■ Task
Find the lines of data that contain the string "with", then list them.

Collected data:
___

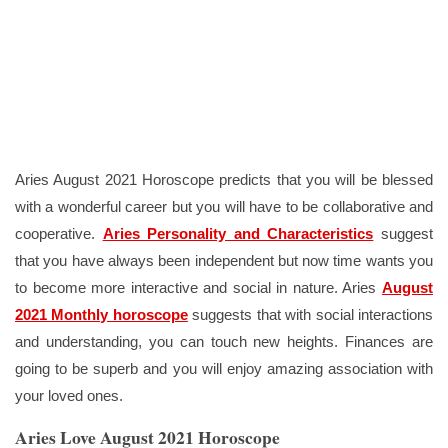
Aries August 2021 Horoscope predicts that you will be blessed
with a wonderful career but you will have to be collaborative and
cooperative.
Aries Personality and Characteristics
suggest
that you have always been independent but now time wants you
to become more interactive and social in nature. Aries
August
2021 Monthly horoscope
suggests that with social interactions
and understanding, you can touch new heights. Finances are
going to be superb and you will enjoy amazing association with
your loved ones.
Aries Love August 2021 Horoscope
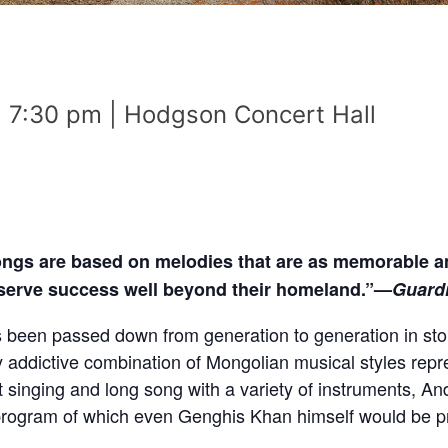
 | 7:30 pm | Hodgson Concert Hall
ongs are based on melodies that are as memorable a
eserve success well beyond their homeland.”—
Guard
s been passed down from generation to generation in st
ly addictive combination of Mongolian musical styles repr
singing and long song with a variety of instruments, And
 a program of which even Genghis Khan himself would be p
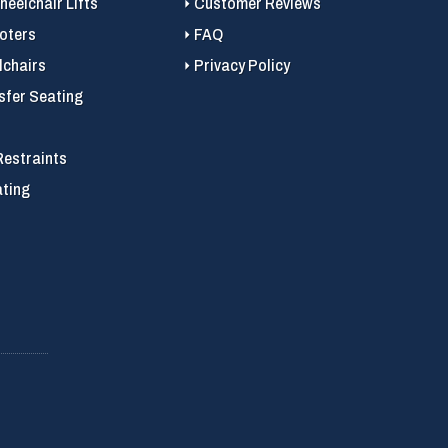
eelchair Lifts
Customer Reviews
ooters
FAQ
chairs
Privacy Policy
sfer Seating
Restraints
ating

___

■ Reply to the exercise
with a wonderful career but you will have to be collaborative and
suggests that with social interactions
going to be superb and you will enjoy amazing association with
singing and long song with a variety of instruments, And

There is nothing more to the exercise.